For the six months through March, the number of loans made by the top 20 SBA lenders in the county was down about 18% from a year earlier to $126.5 million, according to the SBA.
“We saw a bigger dip in February, but in April we started to see things come back,” said J. Adalberto Quijada, who oversees the Santa Ana district of the SBA as a director.
Less demand for government-backed SBA loans is similar to what’s going on with lending in general, he said. Lenders are more cautious and borrowers become defensive when the economy doesn’t appear to be strong, Quijada said.
The number of loans made was down 10% to 285.
For the same period a year ago, the SBA reported $155 million of funding made on 318 loans.
Quijada oversees the largest geographic region for the SBA. His region is made up of Orange, San Bernardino and Riverside counties (the list reflects SBA loans in OC only).
Local banks make the loans with the government serving as guarantor. The loans then may be sold as debentures with interest payments going to the buyer.
The number of SBA lenders in the Santa Ana district is down to 121 from 138 a year earlier as smaller operators get out of the business, Quijada said.
In the prior two years, some community banks got into SBA lending, many of them catering to ethnic communities, one of the fastest-growing segments.
SBA loans can range from $5,000 to $2 million for equipment, startups or real estate, according to Quijada.
The Santa Ana district saw 256 real estate loans, known as 504 loans, in the past few months. Real estate loans are one of the stronger areas of lending, he said.
OC made up almost half of the Santa Ana division’s 504 loans at 119.
Riverside County had 76.
San Bernardino County had 61.
“We’ve always been the national leader in 504 loans,” Quijada said. “But it’s surprising to see strength in real estate.”
The SBA’s real estate loans are typically funded with a bank lending for the first half of the value, a nonprofit certified development company lending for 40% and the borrower putting down 10% of his or her own money.
The government does not guarantee the banks’ initial loan for real estate, and these loans are excluded from the Business Journal’s list of top local SBA lenders.
The largest nonprofit SBA lender in the county, San Diego-based CDC Small Business Finance, posted a 43% drop in loan amount and volume from a year earlier.
CDC issued $30.6 million in 40 loans for the six months through March.
“We’ve become more selective in certain industries,” said Bob Gonzales, who oversees CDC’s Anaheim office.
Mortgage brokers, restaurants and auto repair shops have been areas of weakness in the economy, he said.
Like most lenders, Gonzales said CDC hasn’t tightened credit but is a taking closer look at potential borrowers.
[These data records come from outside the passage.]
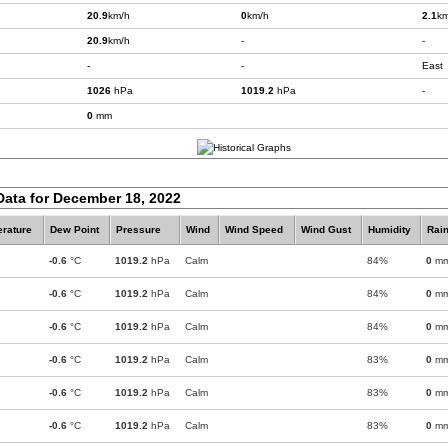
20.9
km/h
0
km/h
2.1
km
20.9
km/h
-
-
-
-
East
1026
hPa
1019.2
hPa
-
0
mm
Data for December 18, 2022
rature
Dew Point
Pressure
Wind
Wind Speed
Wind Gust
Humidity
Rain
-0.6
°C
1019.2
hPa
Calm
84%
0
m
-0.6
°C
1019.2
hPa
Calm
84%
0
m
-0.6
°C
1019.2
hPa
Calm
84%
0
m
-0.6
°C
1019.2
hPa
Calm
83%
0
m
-0.6
°C
1019.2
hPa
Calm
83%
0
m
-0.6
°C
1019.2
hPa
Calm
83%
0
m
Quijada says that SBA lending tends to stay healthy even in sluggish economies.
“In harder times SBA lending is the right kind of lending because the government carries the risk,” he said.
Focus for 2008
This year, Quijada said he’ll focus on lending to military veterans as part of the SBA’s Patriot Express Loan Initiative program that started last year.
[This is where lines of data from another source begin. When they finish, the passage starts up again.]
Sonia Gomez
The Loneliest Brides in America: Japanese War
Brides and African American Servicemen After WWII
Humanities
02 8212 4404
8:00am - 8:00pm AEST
Under the program, the government guarantees loans up to $500,000 with interest rates of 2.25% to 4.75%.
The SBA has been working with military bases to be ready to lend to troops who are anticipated to return home from duty in Iraq and Afghanistan.
Loans to Native Americans also are seen as a growth area for the SBA.
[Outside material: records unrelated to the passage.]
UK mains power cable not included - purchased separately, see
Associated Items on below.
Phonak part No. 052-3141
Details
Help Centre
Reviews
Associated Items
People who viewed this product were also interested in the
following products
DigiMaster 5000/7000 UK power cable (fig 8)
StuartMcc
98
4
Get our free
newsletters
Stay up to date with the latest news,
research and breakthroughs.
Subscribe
“It’s very untapped,” Quijada said. “They’re growing and very entrepreneurial.”
San Francisco-based Wells Fargo & Co., the No. 4 SBA lender, made 56 loans for a total of $6.6 million for the six months through March, up 25% from a year earlier.
The data includes loans made by Placer Sierra Bancshares, which Wells Fargo bought in September for $645 million.
Borrowers have become more conservative with the prices of their homes declining, according to Doug Hargraves, a senior vice president with the bank in Irvine.
“People have less equity in their homes,” he said. “Many borrow against their homes, so it’s lessened demand.”
But lower interest rates have made the loans more attractive, he said.
Smaller banks leaving the market have created more business for the remaining ones, according to Rita Mitchell, regional vice president of small business lending for Charlotte, N.C.-based Wachovia Corp.
No. 6 Wachovia made almost $6 million worth of loans for the six months through March, up 285% from a year earlier.
Its total loans made were seven compared to three a year earlier.
The bank hasn’t tightened credit and holds the same policy for borrowers as it did a year ago, she said.